> **Data to examine**

- - - - -

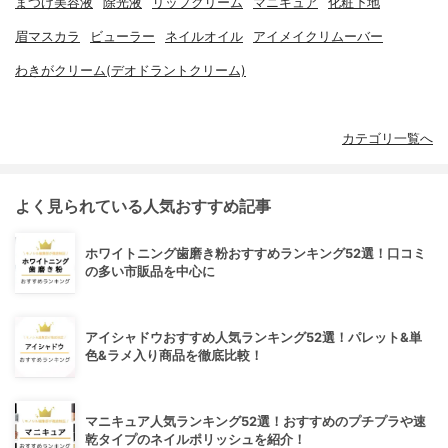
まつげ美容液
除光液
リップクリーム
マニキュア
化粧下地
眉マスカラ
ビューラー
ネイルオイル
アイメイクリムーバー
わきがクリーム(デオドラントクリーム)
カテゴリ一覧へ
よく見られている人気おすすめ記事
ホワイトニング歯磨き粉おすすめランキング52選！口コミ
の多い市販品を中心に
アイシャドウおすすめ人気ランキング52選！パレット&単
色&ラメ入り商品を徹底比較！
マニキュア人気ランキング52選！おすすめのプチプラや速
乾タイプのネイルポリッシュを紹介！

- - - - -

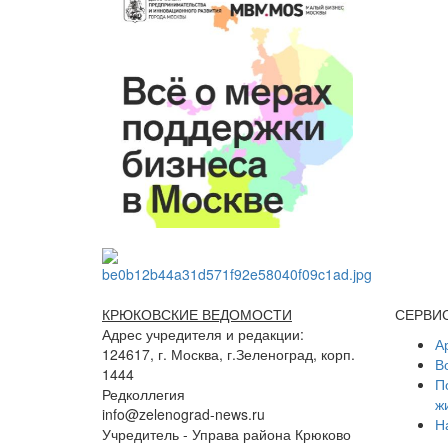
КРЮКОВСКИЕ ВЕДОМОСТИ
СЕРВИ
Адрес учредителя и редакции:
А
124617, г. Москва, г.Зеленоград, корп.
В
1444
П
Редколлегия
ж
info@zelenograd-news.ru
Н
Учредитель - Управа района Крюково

- - - - -

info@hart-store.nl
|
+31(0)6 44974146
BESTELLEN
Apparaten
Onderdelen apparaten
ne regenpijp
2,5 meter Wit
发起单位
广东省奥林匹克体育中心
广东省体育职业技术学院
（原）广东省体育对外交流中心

- - - - -

> **What you have to do**
In the listing above, find the line containing "マニキュア人気ランキング52選！おすすめのプチプラや速" and the line containing "乾タイプのネイルポリッシュを紹介！", then repeat those two lines and everything between them exactly.

> **Result for this exercise**
マニキュア人気ランキング52選！おすすめのプチプラや速
乾タイプのネイルポリッシュを紹介！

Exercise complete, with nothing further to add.